19th Jan 2025, 5:05 AM

Shardis Wolfe

+ 7

0 and 1 can also be used as index of a list or array. so we are not using switch case or if-else... n & 1 works like n % 2 bitwise & 1 will be 1 if it's odd and 0 if it's even. it's supposed to be more efficient than % here is a link for other ways of odd-even ckecking with bitwise operators: https://www.geeksforgeeks.org/check-whether-given-number-even-odd/ so you can write: console.log(['even', 'odd'][prompt() & 1])

17th Jan 2025, 11:07 AM

Bob_Li

+ 4

I will insert it. https://sololearn.com/compiler-playground/WdnR27nrMZh1/?ref=app you can't do that without selection. but you can do that without the % operator.

17th Jan 2025, 12:23 PM

Arash Amorzesh

+ 4

Mustafa Raza Modified Bob_Li's code a little bit. console.log(['even','odd'][prompt()%2]);

17th Jan 2025, 2:01 PM

Gulshan Mahawar

+ 4

Zvi I appreciate the way Bob_Li solved the problem easily, I just posted similar code for easy understanding.
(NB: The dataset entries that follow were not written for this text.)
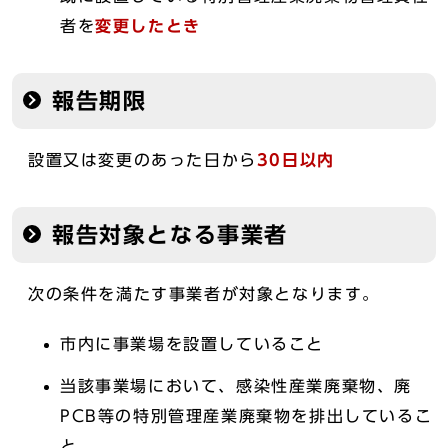
者を
変更したとき
報告期限
設置又は変更のあった日から
30日以内
報告対象となる事業者
次の条件を満たす事業者が対象となります。
市内に事業場を設置していること
当該事業場において、感染性産業廃棄物、廃
PCB等の特別管理産業廃棄物を排出しているこ
と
Actually he used input & 1, means return 0 if input is even and 1 if odd bcoz all odd number's binary value ends with 1 and all even number's binary value ends with 0.So, 0&&1 is 0 and 1&&1 is 1, in this way indexing works here.

18th Jan 2025, 12:58 AM

Gulshan Mahawar

+ 2

Arash Amorzesh the OP said not to use any type of conditional statement, you used a tenerary operator which is probably against the rules.

17th Jan 2025, 1:51 PM

Zvi